Singapore's Straits Times Index slipped by 0.97 per cent on Monday, with the Singdollar also faltering against the greenback. Tokyo lost 0.75 per cent and Seoul, 1.16 per cent. Chinese markets including Hongkong were closed.
US President Donald Trump has said he will levy US$34 billion in tariffs on Chinese imports on July 6 - a threat swiftly countered by an equal response from China, which is Singapore's largest trading partner. Morgan Stanley recently flagged Singapore companies' exposure to China as about one-quarter of revenue in all.

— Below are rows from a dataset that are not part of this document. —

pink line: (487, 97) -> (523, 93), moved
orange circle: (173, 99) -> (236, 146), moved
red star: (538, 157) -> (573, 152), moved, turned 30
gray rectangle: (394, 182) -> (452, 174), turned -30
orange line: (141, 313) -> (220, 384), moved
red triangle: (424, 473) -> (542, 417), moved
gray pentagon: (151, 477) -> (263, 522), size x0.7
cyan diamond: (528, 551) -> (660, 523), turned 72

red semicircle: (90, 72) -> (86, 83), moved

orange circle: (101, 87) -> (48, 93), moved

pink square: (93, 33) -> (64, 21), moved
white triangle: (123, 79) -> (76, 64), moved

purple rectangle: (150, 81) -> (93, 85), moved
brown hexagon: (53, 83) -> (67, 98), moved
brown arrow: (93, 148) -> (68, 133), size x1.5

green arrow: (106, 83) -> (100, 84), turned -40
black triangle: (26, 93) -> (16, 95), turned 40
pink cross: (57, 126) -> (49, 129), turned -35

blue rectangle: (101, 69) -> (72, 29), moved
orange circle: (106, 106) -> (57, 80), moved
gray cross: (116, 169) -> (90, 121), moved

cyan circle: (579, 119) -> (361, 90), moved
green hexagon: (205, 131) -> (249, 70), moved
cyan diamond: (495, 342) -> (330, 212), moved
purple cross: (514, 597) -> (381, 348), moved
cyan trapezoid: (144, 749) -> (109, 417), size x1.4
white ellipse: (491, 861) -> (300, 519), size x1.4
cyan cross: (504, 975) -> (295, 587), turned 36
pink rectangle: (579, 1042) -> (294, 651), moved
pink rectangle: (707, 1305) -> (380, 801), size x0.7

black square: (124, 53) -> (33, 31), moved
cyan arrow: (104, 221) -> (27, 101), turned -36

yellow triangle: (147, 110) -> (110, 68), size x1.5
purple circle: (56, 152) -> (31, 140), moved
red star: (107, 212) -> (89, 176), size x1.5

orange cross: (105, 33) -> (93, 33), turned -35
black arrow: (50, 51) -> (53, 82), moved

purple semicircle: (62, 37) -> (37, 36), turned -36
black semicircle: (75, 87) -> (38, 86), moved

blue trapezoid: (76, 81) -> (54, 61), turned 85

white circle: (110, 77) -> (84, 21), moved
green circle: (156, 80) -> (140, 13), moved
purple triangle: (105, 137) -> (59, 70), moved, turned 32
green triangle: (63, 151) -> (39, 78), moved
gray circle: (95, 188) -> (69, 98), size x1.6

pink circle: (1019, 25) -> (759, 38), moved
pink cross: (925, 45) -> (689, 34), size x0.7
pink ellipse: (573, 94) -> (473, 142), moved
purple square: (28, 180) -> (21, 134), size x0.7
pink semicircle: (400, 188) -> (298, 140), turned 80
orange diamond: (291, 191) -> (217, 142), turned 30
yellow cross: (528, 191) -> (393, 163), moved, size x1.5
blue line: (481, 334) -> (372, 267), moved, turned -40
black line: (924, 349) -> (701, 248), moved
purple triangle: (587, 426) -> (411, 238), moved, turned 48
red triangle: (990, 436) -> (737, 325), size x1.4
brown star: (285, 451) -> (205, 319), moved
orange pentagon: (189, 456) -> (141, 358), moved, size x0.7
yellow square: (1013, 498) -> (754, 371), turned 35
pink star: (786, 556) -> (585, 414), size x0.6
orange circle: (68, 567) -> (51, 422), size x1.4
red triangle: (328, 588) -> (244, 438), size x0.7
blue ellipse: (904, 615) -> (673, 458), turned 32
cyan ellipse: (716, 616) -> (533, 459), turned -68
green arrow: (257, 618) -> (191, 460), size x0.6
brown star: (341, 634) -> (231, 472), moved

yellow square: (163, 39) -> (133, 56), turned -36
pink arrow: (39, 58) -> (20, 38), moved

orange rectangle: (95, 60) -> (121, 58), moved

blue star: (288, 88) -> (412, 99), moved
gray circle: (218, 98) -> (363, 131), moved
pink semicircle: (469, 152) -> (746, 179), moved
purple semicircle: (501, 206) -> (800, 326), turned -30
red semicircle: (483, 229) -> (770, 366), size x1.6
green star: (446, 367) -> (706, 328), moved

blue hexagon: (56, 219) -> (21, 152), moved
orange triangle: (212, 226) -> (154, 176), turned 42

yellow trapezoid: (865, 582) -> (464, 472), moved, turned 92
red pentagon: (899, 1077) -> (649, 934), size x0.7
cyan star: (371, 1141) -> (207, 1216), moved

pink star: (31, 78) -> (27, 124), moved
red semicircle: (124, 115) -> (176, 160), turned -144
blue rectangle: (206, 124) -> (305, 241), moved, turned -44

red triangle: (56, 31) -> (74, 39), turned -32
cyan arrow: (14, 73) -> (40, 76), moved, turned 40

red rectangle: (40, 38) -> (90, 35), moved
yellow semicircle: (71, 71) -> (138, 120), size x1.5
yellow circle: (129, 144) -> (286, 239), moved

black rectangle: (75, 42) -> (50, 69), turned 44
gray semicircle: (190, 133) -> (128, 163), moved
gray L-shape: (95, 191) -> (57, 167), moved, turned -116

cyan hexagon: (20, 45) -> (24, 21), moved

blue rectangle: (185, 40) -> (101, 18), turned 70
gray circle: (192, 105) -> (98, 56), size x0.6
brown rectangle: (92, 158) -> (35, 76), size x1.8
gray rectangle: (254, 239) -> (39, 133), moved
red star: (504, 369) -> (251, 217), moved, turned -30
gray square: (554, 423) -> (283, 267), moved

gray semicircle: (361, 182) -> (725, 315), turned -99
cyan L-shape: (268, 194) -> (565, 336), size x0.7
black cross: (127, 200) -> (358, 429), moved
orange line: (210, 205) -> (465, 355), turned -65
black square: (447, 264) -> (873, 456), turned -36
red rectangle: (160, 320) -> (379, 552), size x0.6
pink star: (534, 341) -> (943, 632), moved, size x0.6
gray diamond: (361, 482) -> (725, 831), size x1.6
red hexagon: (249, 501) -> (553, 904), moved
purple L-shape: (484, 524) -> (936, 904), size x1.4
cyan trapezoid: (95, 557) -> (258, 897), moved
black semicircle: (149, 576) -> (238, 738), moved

Maybank Kim Eng analysts noted in a morning report that "with China and Hong Kong onshore markets closed, the Singapore dollar is feeling the brunt of market reaction".
AxiTrader chief market strategist Greg McKenna said: "Many folks will tell you this isn't a trade war. But when one side whacks a bunch of tariffs and the other side retaliates with its own set of tariffs against the other side, that looks very much to me like the battle has been joined."
Asia is "likely to face collateral damage" from the trade spat, DBS foreign exchange strategist Philip Wee warned. He noted: "For first time in half a year, Asia's export-dependent currencies, the Singapore dollar and (South) Korean won, depreciated past 1.35 and 1,100 respectively."
Eli Lee, head of investment strategy at the Bank of Singapore, said any direct impact from this first round of duties "appears manageable", but further escalation "could ultimately result in considerable economic harm". "We expect heightened market volatility in the meantime," he cautioned.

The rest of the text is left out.